先日、道東・釧路をふらりと訪れた。市内を歩きながらスマホで地図を眺めていると、「鳥取大通」をはじめ交番や郵便局などに「鳥取」という地名が付けられている。はて、北海道でなぜ鳥取? 九州出身で札幌や小樽にわずか数回しか訪れたことがなく、しかも釧路は初めてという私にとって、鳥取と釧路のつながりは想像がつかない。なぜこんな地名が残っているのか──。
不思議に思いながらも散策中にふらりと立ち寄った書店で、『北海道開拓の素朴な疑問を関先生に聞いてみた』(亜璃西社、2020年)という本が目に飛び込んできた。読書家の方々に、書店に踏み入れると「これは読みたい」「この本は読まねば」と思わせる表紙が目に飛び込んでくることがあると言えば、その感覚に共感してもらえるのではないか。まさにそんな1冊だった。
北海道の「開拓者精神」とは?
北海道といえば「開拓者」「フロンティア精神」といった言葉が通用する地域だと思う。とはいえ、実際にどのような人々が、どんな思いでこの地を切り開いていったのかを、私はほとんど知らなかった。
本書は、北海道の近現代史が専門で、明治期以降に本州から渡ってきた開拓者たちの実像を長年研究してきた関秀志先生が版元の社員2人とともに語り合うものだ。2人からの質問に関先生が答える形で進められる内容に、ページをめくるたびに知的刺激を受け続けた。関先生の祖父は香川県からの開拓移民であり、開拓者としてのルーツを持つ。

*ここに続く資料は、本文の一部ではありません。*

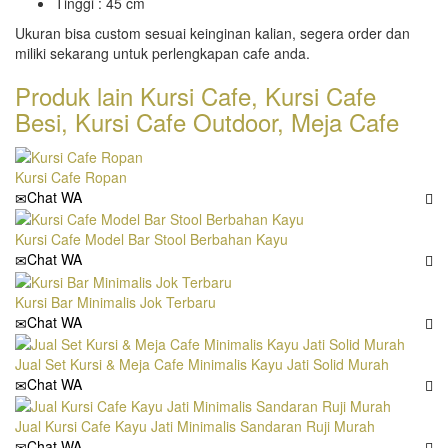
Tinggi : 45 cm
Ukuran bisa custom sesuai keinginan kalian, segera order dan
miliki sekarang untuk perlengkapan cafe anda.
Produk lain
Kursi Cafe
,
Kursi Cafe
Besi
,
Kursi Cafe Outdoor
,
Meja Cafe
Kursi Cafe Ropan
Chat WA
Kursi Cafe Model Bar Stool Berbahan Kayu
Chat WA
Kursi Bar Minimalis Jok Terbaru
Chat WA
Jual Set Kursi & Meja Cafe Minimalis Kayu Jati Solid Murah
Chat WA
Jual Kursi Cafe Kayu Jati Minimalis Sandaran Ruji Murah
Chat WA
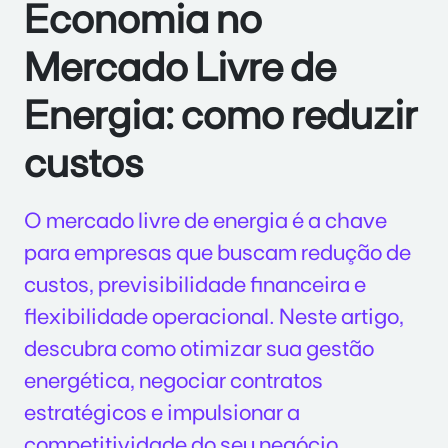
Economia no
Mercado Livre de
Energia: como reduzir
custos
O mercado livre de energia é a chave
para empresas que buscam redução de
custos, previsibilidade financeira e
flexibilidade operacional. Neste artigo,
descubra como otimizar sua gestão
energética, negociar contratos
estratégicos e impulsionar a
competitividade do seu negócio.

筆者が疑問に思った釧路の「鳥取」という地名の背景も、まさにその開拓史の一部だ。帰京し、釧路市の歴史に関する書物など資料を渉猟してみると、その苦労の連続の開拓史が浮かび上がってくる。
明治初期、廃藩置県で職を失った鳥取藩士たちは、生活再建の道を求めて北海道移住を決断した。鳥取県は政府の「移住士族取扱規則」に基づき集団移住を計画。1884〜85年にかけて、鳥取県士族105戸約500人が釧路に渡り、現在の鳥取地区の原型となる集落を築いた。釧路に入ったときには、現地のアイヌの人たちから歓迎されたという証言もある。
しかし、彼らを待っていたのは想像を絶する厳しさだった。